Mère et fille étaient très complices malgré quelques différends.

Enceinte de huit mois, Lorna a fait un malaise avant d’accoucher par césarienne. Malheureusement, le bébé était déjà décédé depuis trois jours alors que l’adolescente plonge dans le coma. 23 jours plus tard, elle rend l’âme, laissant sa mère dans une tristesse indescriptible. Celle-ci, bouleversée, témoigne.
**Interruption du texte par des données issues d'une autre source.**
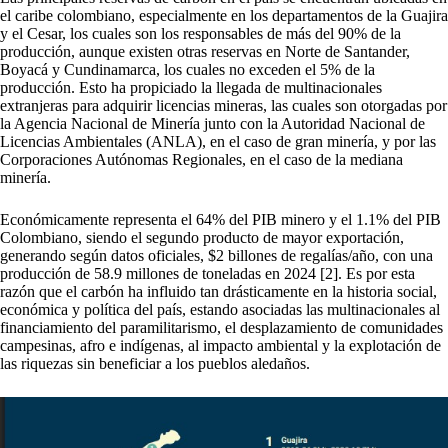
el caribe colombiano, especialmente en los departamentos de la Guajira
y el Cesar, los cuales son los responsables de más del 90% de la
producción, aunque existen otras reservas en Norte de Santander,
Boyacá y Cundinamarca, los cuales no exceden el 5% de la
producción. Esto ha propiciado la llegada de multinacionales
extranjeras para adquirir licencias mineras, las cuales son otorgadas por
la Agencia Nacional de Minería junto con la Autoridad Nacional de
Licencias Ambientales (ANLA), en el caso de gran minería, y por las
Corporaciones Autónomas Regionales, en el caso de la mediana
minería.
Económicamente representa el 64% del PIB minero y el 1.1% del PIB
Colombiano, siendo el segundo producto de mayor exportación,
generando según datos oficiales, $2 billones de regalías/año, con una
producción de 58.9 millones de toneladas en 2024 [2]. Es por esta
razón que el carbón ha influido tan drásticamente en la historia social,
económica y política del país, estando asociadas las multinacionales al
financiamiento del paramilitarismo, el desplazamiento de comunidades
campesinas, afro e indígenas, al impacto ambiental y la explotación de
las riquezas sin beneficiar a los pueblos aledaños.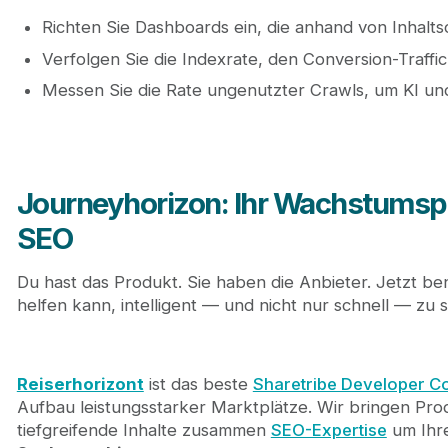
Richten Sie Dashboards ein, die anhand von Inhal
Verfolgen Sie die Indexrate, den Conversion-Traffi
Messen Sie die Rate ungenutzter Crawls, um KI un
Journeyhorizon: Ihr Wachstumspa
SEO
Du hast das Produkt. Sie haben die Anbieter. Jetzt be
helfen kann, intelligent — und nicht nur schnell — zu s
Reiserhorizont
ist das beste
Sharetribe Developer 
Aufbau leistungsstarker Marktplätze. Wir bringen Pro
tiefgreifende Inhalte zusammen
SEO-Expertise
um Ihre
Elle avait 17 ans. Elle était jeune, pétillante et avait des rêves et des projets plein la tête. Pour elle et son enfant à venir. Car Lorna Pydiah attendait un bébé. Hélas, tout s’est effondré du jour au lendemain. Admise à l’hôpital dans un état grave, la jeune fille a accouché d’un enfant mort-né avant de rendre l’âme elle-même 23 jours plus tard. Depuis, sa mère Priscilla Tohul ne cesse de pleurer, blessée au plus profond d’elle-même par le pire drame qu’un parent puisse vivre : la perte d’un enfant.

 

Même si les médecins l’avaient prévenue que l’état de santé de sa fille était critique et qu’elle ne devait pas garder espoir, elle s’était convaincue que sa petite Lorna s’en remettrait et retournerait vivre avec elle comme au bon vieux temps. Mais l’appel téléphonique qu’elle a reçu dans la soirée du mardi 16 mai a anéanti ses espoirs et a chamboulé sa vie. Au bout du fil, un médecin de l’hôpital Victoria, où sa fille était admise depuis le 23 avril. «Zot finn dir mwa “madam, ou tifi inn desede”. Je me suis sentie très mal. Je ne voulais pas y croire.» Lorna Pydiah a rendu l’âme 23 jours après avoir accouché par césarienne d’un bébé mort-né. 

 

Le dimanche 23 avril, Priscilla rentre de la plage lorsqu’elle apprend que sa fille qui vit chez son petit ami Kevin*, a fait une crise et s’est évanouie. Enceinte de huit mois, l’adolescente est admise d’urgence à l’hôpital de Candos. Elle y accouche peu après d’un bébé mort-né par césarienne. D’après les médecins, le bébé était mort depuis trois jours. Vu que Lorna avait des ecchymoses sur certaines parties de son corps, la police et les médecins ont, dans un premier temps, soupçonné qu’elle a été tabassée par son petit ami, d’autant que, selon sa mère, cela se serait déjà produit dans le passé. 

 

Après une intervention chirurgicale, Lorna est placée sous respiration artificielle. «Je n’ai pu aller la voir que le lendemain car je n’avais trouvé personne pour m’y conduire ce jour-là et il était tard», confie Priscilla.Absence qui a provoqué beaucoup de tensions entre sa famille et celle de Kevin. «On me reprochait d’être une mauvaise mère. Ils m’ont même interdit d’assister aux obsèques du nouveau-né.» 

 

Lorsqu’elle rend enfin visite à sa fille, les médecins la préviennent tout de suite. «Ils m’ont dit qu’il ne faudrait pas que je garde espoir que son état s’améliore.» Mais son cœur de mère ne peut s’y résoudre. Priscilla consacre alors tout son temps à sa fille. Une dizaine de jours plus tard, elle voit une magnifique lumière au bout du tunnel : Lorna sort du coma. «Elle me disait qu’elle rentrerait avec moi à la maison une fois remise. Elle avait décidé de changer de vie pour passer plus de temps avec sa famille. J’attendais ce jour avec impatience.» Mais son bonheur est de courte durée car l’état de Lorna se dégrade à nouveau. «Elle ne s’est plus réveillée jusqu’à sa mort.»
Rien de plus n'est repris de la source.